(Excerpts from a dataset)
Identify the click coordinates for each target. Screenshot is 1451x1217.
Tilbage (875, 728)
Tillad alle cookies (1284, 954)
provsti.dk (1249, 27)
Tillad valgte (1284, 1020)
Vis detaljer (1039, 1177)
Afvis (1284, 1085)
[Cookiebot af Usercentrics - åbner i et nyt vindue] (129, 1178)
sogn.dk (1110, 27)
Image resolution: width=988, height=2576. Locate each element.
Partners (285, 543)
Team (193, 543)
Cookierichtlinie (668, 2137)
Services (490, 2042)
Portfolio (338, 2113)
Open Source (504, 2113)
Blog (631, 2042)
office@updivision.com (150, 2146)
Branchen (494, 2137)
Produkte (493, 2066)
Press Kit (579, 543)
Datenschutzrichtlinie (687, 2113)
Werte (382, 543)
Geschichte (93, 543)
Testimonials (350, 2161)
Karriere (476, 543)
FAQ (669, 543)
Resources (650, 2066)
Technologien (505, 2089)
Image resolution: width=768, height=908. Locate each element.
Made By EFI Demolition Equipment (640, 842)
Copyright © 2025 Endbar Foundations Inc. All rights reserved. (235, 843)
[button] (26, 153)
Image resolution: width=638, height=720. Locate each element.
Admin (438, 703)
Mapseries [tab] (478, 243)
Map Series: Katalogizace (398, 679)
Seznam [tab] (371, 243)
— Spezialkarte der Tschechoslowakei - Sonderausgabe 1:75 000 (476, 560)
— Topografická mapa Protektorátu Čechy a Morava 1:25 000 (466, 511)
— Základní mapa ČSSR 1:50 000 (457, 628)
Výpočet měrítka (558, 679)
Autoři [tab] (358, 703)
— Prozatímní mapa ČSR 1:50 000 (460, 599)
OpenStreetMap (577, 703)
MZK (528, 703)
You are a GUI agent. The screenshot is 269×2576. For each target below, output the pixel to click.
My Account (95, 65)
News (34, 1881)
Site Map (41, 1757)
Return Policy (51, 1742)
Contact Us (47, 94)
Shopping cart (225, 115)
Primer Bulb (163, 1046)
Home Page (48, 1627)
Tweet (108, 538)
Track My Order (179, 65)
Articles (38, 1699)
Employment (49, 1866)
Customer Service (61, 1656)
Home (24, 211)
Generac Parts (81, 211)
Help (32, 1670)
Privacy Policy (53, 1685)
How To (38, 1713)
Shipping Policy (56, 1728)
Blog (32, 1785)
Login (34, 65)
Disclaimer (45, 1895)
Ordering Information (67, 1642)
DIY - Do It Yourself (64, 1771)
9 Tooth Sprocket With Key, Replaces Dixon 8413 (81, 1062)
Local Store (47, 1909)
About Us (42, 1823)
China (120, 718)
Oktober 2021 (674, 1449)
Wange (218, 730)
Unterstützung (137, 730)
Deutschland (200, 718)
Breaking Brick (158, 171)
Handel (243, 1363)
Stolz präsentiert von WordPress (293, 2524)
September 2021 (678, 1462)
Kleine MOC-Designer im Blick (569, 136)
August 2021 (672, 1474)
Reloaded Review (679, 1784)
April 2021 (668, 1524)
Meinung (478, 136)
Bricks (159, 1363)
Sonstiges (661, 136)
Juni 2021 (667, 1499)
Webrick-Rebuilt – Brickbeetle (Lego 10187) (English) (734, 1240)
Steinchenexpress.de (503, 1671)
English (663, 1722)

YOUR OBJECTIVE: Nothing in the records above may differ in your copy; retype them in full.

SOLUTION:
Identify the click coordinates for each target. Screenshot is 1451x1217.
Tilbage (875, 728)
Tillad alle cookies (1284, 954)
provsti.dk (1249, 27)
Tillad valgte (1284, 1020)
Vis detaljer (1039, 1177)
Afvis (1284, 1085)
[Cookiebot af Usercentrics - åbner i et nyt vindue] (129, 1178)
sogn.dk (1110, 27)
Image resolution: width=988, height=2576. Locate each element.
Partners (285, 543)
Team (193, 543)
Cookierichtlinie (668, 2137)
Services (490, 2042)
Portfolio (338, 2113)
Open Source (504, 2113)
Blog (631, 2042)
office@updivision.com (150, 2146)
Branchen (494, 2137)
Produkte (493, 2066)
Press Kit (579, 543)
Datenschutzrichtlinie (687, 2113)
Werte (382, 543)
Geschichte (93, 543)
Testimonials (350, 2161)
Karriere (476, 543)
FAQ (669, 543)
Resources (650, 2066)
Technologien (505, 2089)
Image resolution: width=768, height=908. Locate each element.
Made By EFI Demolition Equipment (640, 842)
Copyright © 2025 Endbar Foundations Inc. All rights reserved. (235, 843)
[button] (26, 153)
Image resolution: width=638, height=720. Locate each element.
Admin (438, 703)
Mapseries [tab] (478, 243)
Map Series: Katalogizace (398, 679)
Seznam [tab] (371, 243)
— Spezialkarte der Tschechoslowakei - Sonderausgabe 1:75 000 (476, 560)
— Topografická mapa Protektorátu Čechy a Morava 1:25 000 (466, 511)
— Základní mapa ČSSR 1:50 000 (457, 628)
Výpočet měrítka (558, 679)
Autoři [tab] (358, 703)
— Prozatímní mapa ČSR 1:50 000 (460, 599)
OpenStreetMap (577, 703)
MZK (528, 703)
You are a GUI agent. The screenshot is 269×2576. For each target below, output the pixel to click.
My Account (95, 65)
News (34, 1881)
Site Map (41, 1757)
Return Policy (51, 1742)
Contact Us (47, 94)
Shopping cart (225, 115)
Primer Bulb (163, 1046)
Home Page (48, 1627)
Tweet (108, 538)
Track My Order (179, 65)
Articles (38, 1699)
Employment (49, 1866)
Customer Service (61, 1656)
Home (24, 211)
Generac Parts (81, 211)
Help (32, 1670)
Privacy Policy (53, 1685)
How To (38, 1713)
Shipping Policy (56, 1728)
Blog (32, 1785)
Login (34, 65)
Disclaimer (45, 1895)
Ordering Information (67, 1642)
DIY - Do It Yourself (64, 1771)
9 Tooth Sprocket With Key, Replaces Dixon 8413 (81, 1062)
Local Store (47, 1909)
About Us (42, 1823)
China (120, 718)
Oktober 2021 (674, 1449)
Wange (218, 730)
Unterstützung (137, 730)
Deutschland (200, 718)
Breaking Brick (158, 171)
Handel (243, 1363)
Stolz präsentiert von WordPress (293, 2524)
September 2021 (678, 1462)
Kleine MOC-Designer im Blick (569, 136)
August 2021 (672, 1474)
Reloaded Review (679, 1784)
April 2021 (668, 1524)
Meinung (478, 136)
Bricks (159, 1363)
Sonstiges (661, 136)
Juni 2021 (667, 1499)
Webrick-Rebuilt – Brickbeetle (Lego 10187) (English) (734, 1240)
Steinchenexpress.de (503, 1671)
English (663, 1722)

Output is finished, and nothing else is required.